Patients with renal disease are often malnourished (30–76%) and poor dietary intake is frequently reported in this patient group(Reference Akner and Cederholm1). The method of food delivery to inpatients has been shown to influence food intake(Reference Marson, McErlain and Ainsworth2), thus having the potential to impact on malnutrition. The aim of the present study was to determine whether a bulk trolley food delivery service resulted in improved nutritional intake and reduced plate wastage when compared with a kitchen plated service.
The study took place on two renal wards in a London teaching hospital over two 1-week periods (November 2006 and June 2007); the menu options offered were the same on each week and midday and evening meals were included. Food returned to the kitchen was weighed for each service.

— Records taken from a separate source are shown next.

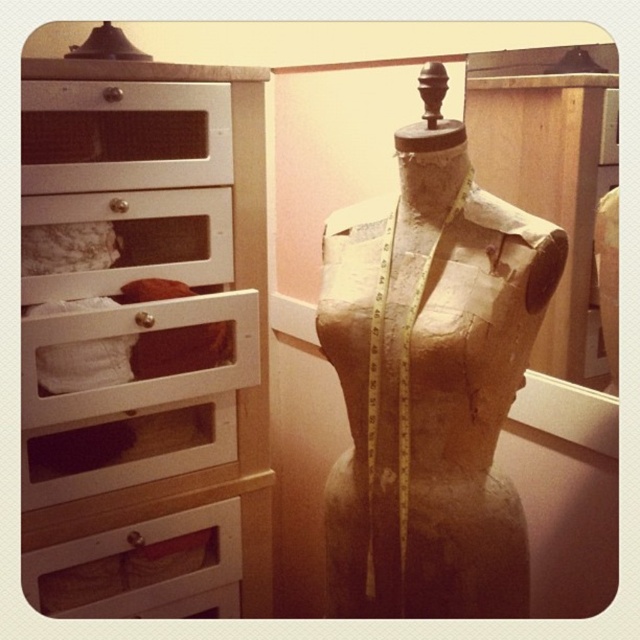 Question: Is white wood drawer at upper left to the left of white fabric drawer at left from the viewer's perspective?

Choices:
 (A) no
 (B) yes

Answer: (A)

Question: Where is burlap-like brown mannequin torso at center located in relation to wooden drawer at lower left in the image?

Choices:
 (A) below
 (B) above

Answer: (B)

Question: Is white wood dresser at left closer to the viewer compared to white wood drawer at upper left?

Choices:
 (A) yes
 (B) no

Answer: (A)

Question: Which point appears farthest from the camera in this image?

Choices:
 (A) (106, 580)
 (B) (67, 179)
 (C) (26, 225)

Answer: (A)

Question: Which object appears farthest from the camera in this image?

Choices:
 (A) white fabric drawer at left
 (B) white wood drawer at upper left
 (C) burlap-like brown mannequin torso at center
 (D) wooden drawer at lower left

Answer: (D)

Question: Which object is closer to the camera taking this photo?

Choices:
 (A) white fabric drawer at left
 (B) burlap-like brown mannequin torso at center
 (C) white wood dresser at left
 (D) white wood drawer at upper left

Answer: (B) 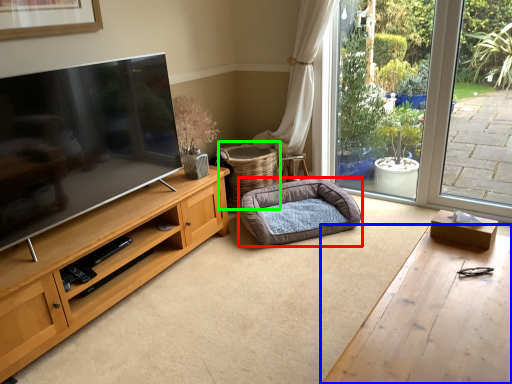 Question: Based on their relative distances, which object is farther from dog bed (highlighted by a red box)? Choose from desk (highlighted by a blue box) and basket (highlighted by a green box).

Choices:
 (A) desk
 (B) basket

Answer: (A) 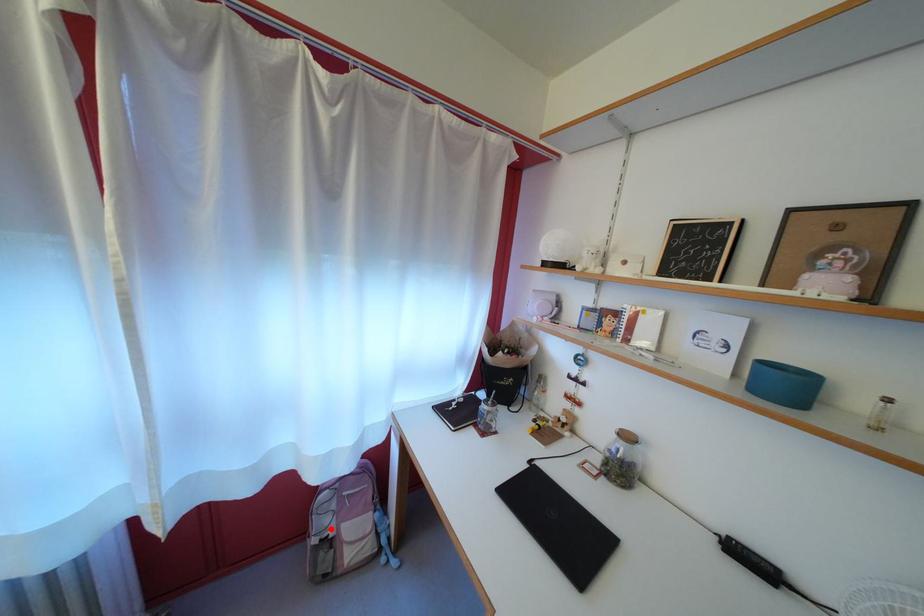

The meals served to the patients were of a similar size, independent of the food delivery service. However, significantly more food was consumed with the bulk trolley compared with the plated service. Patients consumed significantly more energy with the bulk service. The range of food intake for both services was large, from 100% eaten to none eaten.
* Determined using an independent t test.
Protein intakes were similar for both services. Significantly less carbohydrate and fat were consumed with the plated service compared with the bulk service (carbohydrate 36 (sd 23) v. 47 (sd 24) g, P=0.01; fat 13 (sd 10) v. 16 (sd 10) g, P=0.05). From a catering perspective, although the amount of food wasted was less with the bulk service, it remained above the recommendations of 10%(3). The present study is limited by inherent differences at the time of data collection including the time of year and different inpatients.
The findings in the current study are similar to previous findings(Reference Marson, McErlain and Ainsworth2). It is important to audit the change in food delivery service to inpatients in order to determine whether improvements have occurred. The bulk service resulted in increased energy intake and reduced plate wastage compared with plated service in inpatients with renal disease. Further research is required to determine whether such changes in food service delivery result in changes in clinical outcome.